Uitspraak
GERECHTSHOF ’s-HERTOGENBOSCH
1.Het geding in eerste aanleg (zaak-\rolnummer 7656701 \ CV EXPL 19-2219)
2.Het geding in hoger beroep
- de dagvaarding in hoger beroep met grieven en producties;
- de door NOB genomen conclusie van eis overeenkomstig de dagvaarding in hoger beroep;
- de door [geïntimeerde] genomen memorie van antwoord in principaal hoger beroep, tevens memorie van grieven in incidenteel hoger beroep, tevens inhoudende een wijziging van eis in conventie, met producties;
- de door NOB genomen memorie van antwoord in incidenteel hoger beroep.
3.De beoordeling
- NOB exploiteert een onderneming gericht op het aanbieden van verkeersregelaars.

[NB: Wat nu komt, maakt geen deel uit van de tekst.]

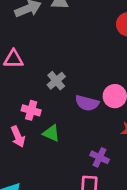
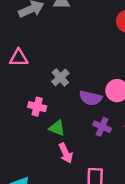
pink arrow: (18, 137) -> (66, 153), moved
purple cross: (100, 157) -> (102, 127), moved

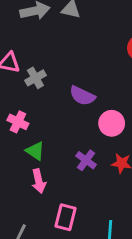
gray cross: (60, 77) -> (35, 78), moved
purple semicircle: (91, 98) -> (82, 96), moved

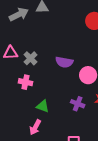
pink cross: (18, 122) -> (25, 82), moved
pink arrow: (39, 181) -> (35, 127), moved, turned 56

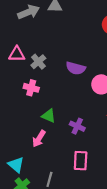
purple cross: (78, 104) -> (77, 126), moved

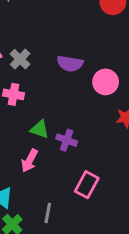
purple cross: (77, 126) -> (67, 140), moved
pink rectangle: (81, 161) -> (87, 185), turned 30

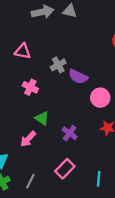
gray cross: (20, 59) -> (58, 65), moved
purple cross: (67, 140) -> (70, 133), moved

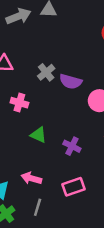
pink arrow: (28, 139) -> (31, 178), moved, turned 72
pink rectangle: (65, 169) -> (74, 187), turned 36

Alle aandelen in NOB werden tot 22 december 2017 gehouden door [De Holding] (hierna: [De Holding] ).
- [geïntimeerde] is bestuurder van [De Holding] . [geïntimeerde] is tot 22 december 2017 middellijk medebestuurder van NOB geweest.
- Bij huurovereenkomst van 6 december 2009 heeft [geïntimeerde] de bedrijfsruimte gelegen aan het [adres] te [plaats] verhuurd aan NOB. De huurovereenkomst is aangegaan voor de duur van 5 jaar, ingaande 1 januari 2010 en lopende tot en met 31 december 2014. De huur is vervolgens op de voet van artikel 3.2 van de overeenkomst voortgezet voor een aansluitende periode van 5 jaar, dus tot en met 31 december 2019.
- De huurprijs bedroeg bij aanvang van de huurovereenkomst € 1.500,-- per maand. De partijen zijn overeengekomen dat over de huurprijs geen btw in rekening zou worden gebracht.
- Op de huurovereenkomst zijn algemene voorwaarden van toepassing verklaard.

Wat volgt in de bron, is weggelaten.